Like so many of the other issues discussed each month in this column, business ethics at the employee level is best served by solid recruiting and interviewing practices. A predisposition toward ethical behavior - as a character trait - is highly desirable among employees. With good people who want to do the “right thing,” business ethics becomes a matter of establishing boundaries and clearly communicating them. Most companies assume they have ethical people in place and operate accordingly, unless or until circumstances prove that assumption wrong. And, in all cases, ethical breaches are dealt with swiftly. The key is to be clear in policy statements and make certain that your employees know that the company is 100% committed to ethical operation. It's tough to demand ethical behavior from employees if the company is unethical - or “gray” in any way - regarding integrity in its overall operation.
Your ethics standard should be clearly written and thoroughly communicated, including a definition of the risks of unethical behavior and identification of training requirements. It should help employees define issues involving ethics using real-life examples in training. Provide them with the tools to handle these issues. When faced with an ethical dilemma, the employee should consider:
- Is this action legal?
- Does it comply with our standard of conduct?
- If you think it is wrong, don't do it!
- How would it look in the newspaper or on “60 Minutes”?
- If you are not sure, ask!
- Follow up to ensure compliance.
Discipline for ethical deviations should be clearly established in your policy and consistently administered. Remember: Errors in judgment can occur, but “ethical flexibility” is another matter entirely - assess ethical breaches carefully!
With respect to privacy issues, in particular those involving employee health and health care, very specific requirements have been established for businesses. In April 2003, the HIPAA laws went into effect. HIPAA (Health Insurance Portability and Accountability Act) prevents employers from receiving Protected Health Information. All medical records must be kept in a file that is separate from the personnel file and only authorized “privacy officers” may have access to that information. The Privacy Rule prevents covered employers from receiving Protected Health Information (PHI) unless it is related to providing and paying for health care. All wholesale distributors are encouraged to ascertain whether their business is covered by the Privacy Rule and take all appropriate actions.
Sidebar: Best PracticesEach month, we'll provide proven Best Practices. Readers are encouraged to send along any successful approaches they may be using in managing employees. We will feature the best of them in upcoming columns.
10. Establish a standard of ethical behavior; train all employees.
Assuming that all employees want to do the “right” thing, employers should establish and communicate the company's standard for ethical behavior. It's important that the standard first clearly identify the company's position on ethical operation of the business. That way, you are not applying a different set of rules to the employees than the overall operation. In effect, you're demanding consistency between the business and each individual employee.
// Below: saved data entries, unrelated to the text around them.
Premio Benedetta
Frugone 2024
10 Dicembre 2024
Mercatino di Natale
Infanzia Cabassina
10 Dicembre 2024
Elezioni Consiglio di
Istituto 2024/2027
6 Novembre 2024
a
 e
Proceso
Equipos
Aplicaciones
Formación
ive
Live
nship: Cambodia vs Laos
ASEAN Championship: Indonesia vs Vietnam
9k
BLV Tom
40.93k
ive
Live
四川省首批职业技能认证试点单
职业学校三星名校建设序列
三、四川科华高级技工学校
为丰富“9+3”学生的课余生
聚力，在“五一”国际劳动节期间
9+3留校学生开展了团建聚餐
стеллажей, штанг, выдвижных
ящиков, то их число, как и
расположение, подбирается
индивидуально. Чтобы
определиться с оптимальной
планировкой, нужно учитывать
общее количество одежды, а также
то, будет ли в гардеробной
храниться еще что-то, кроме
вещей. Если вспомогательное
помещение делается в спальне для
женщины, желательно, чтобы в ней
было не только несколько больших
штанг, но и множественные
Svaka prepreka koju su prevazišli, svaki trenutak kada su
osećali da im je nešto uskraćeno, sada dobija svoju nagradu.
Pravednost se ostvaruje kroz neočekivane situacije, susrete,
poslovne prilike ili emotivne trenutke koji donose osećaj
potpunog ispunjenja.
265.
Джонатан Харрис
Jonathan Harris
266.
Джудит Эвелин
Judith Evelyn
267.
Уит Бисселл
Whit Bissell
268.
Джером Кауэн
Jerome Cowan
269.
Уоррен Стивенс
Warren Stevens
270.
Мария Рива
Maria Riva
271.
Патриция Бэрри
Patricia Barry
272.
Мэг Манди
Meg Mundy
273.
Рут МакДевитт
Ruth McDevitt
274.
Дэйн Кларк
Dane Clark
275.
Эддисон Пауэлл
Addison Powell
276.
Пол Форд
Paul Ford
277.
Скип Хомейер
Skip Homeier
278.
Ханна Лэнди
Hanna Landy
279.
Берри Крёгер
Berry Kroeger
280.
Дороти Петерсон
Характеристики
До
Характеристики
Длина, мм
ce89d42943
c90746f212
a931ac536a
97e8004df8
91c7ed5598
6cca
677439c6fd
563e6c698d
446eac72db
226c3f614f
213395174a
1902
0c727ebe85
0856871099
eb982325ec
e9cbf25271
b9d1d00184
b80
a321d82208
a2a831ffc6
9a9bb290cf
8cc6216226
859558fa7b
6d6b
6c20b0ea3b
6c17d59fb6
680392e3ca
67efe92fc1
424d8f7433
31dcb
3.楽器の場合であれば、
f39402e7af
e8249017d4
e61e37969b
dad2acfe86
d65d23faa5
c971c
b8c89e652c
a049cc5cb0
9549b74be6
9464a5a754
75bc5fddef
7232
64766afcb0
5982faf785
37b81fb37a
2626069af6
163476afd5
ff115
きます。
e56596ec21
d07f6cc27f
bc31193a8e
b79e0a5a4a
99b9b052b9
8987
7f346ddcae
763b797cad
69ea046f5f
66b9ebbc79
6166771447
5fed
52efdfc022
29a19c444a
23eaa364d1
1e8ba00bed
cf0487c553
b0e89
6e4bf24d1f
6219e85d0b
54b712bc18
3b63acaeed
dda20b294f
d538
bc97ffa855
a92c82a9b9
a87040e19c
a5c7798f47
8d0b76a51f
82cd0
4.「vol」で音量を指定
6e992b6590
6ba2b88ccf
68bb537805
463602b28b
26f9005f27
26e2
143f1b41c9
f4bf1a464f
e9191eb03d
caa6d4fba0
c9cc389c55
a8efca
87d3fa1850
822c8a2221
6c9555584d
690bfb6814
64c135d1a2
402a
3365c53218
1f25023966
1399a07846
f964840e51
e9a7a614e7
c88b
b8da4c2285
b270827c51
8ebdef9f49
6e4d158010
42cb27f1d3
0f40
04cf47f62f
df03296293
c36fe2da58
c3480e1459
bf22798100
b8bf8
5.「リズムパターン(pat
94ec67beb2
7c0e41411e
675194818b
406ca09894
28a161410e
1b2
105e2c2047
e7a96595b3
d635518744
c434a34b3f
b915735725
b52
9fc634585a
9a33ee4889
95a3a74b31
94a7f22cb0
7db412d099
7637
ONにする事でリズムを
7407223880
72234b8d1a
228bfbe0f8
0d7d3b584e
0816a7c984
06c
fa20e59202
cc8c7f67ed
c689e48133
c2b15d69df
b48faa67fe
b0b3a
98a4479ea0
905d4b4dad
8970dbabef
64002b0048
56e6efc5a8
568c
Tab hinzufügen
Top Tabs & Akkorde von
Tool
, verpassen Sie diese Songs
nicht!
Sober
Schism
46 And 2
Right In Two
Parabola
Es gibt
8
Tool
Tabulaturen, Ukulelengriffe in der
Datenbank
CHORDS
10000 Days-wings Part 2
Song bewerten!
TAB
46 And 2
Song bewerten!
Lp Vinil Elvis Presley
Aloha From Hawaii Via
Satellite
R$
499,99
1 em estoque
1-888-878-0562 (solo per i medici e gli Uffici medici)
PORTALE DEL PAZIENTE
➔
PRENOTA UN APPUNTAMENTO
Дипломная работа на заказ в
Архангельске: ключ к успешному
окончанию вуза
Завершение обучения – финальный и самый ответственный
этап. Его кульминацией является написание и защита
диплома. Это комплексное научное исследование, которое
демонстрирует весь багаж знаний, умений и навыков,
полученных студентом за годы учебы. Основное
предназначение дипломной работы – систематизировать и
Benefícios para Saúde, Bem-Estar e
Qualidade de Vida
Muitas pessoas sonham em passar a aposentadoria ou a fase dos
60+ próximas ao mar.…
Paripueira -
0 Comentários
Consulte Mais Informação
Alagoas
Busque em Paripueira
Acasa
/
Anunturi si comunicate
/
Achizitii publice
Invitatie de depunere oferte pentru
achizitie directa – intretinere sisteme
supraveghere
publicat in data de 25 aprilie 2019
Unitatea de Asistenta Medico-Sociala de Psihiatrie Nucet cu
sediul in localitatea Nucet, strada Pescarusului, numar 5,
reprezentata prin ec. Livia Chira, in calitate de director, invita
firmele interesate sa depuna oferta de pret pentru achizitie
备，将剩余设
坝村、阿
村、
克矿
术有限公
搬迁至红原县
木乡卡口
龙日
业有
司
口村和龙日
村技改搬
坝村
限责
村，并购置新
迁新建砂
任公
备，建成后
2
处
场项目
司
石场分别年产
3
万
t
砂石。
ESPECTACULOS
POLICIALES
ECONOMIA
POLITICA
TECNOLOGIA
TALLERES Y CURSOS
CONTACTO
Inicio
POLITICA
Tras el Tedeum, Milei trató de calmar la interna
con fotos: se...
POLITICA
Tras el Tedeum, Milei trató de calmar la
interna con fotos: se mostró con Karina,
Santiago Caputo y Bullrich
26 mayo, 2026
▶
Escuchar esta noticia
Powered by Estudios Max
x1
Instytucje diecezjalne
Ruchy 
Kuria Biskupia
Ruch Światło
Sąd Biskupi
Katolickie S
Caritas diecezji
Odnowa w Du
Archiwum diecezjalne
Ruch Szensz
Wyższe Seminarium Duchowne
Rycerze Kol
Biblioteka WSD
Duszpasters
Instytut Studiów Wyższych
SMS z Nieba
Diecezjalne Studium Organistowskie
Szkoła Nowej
Ethics covers the appropriate and inappropriate actions related to:
- Equal employment
- Substance abuse
- Health and safety
- Political involvement
- E-mail and the Internet
- Disciplinary action programs
11. Establish and follow all appropriate privacy standards.
It's important to maintain the proper separation between an employee's personal life and his or her source of employment. The things that an employee chooses to share with his peers and supervisors are clearly a personal decision. Whether a business is covered by HIPAA (Health Insurance Portability and Accountability Act) is certainly worth knowing and responding to appropriately. But, in actuality, every business has a moral responsibility to its employees to hold confidential matters confidential. Appropriate privacy standards and policies should be put into place and closely managed.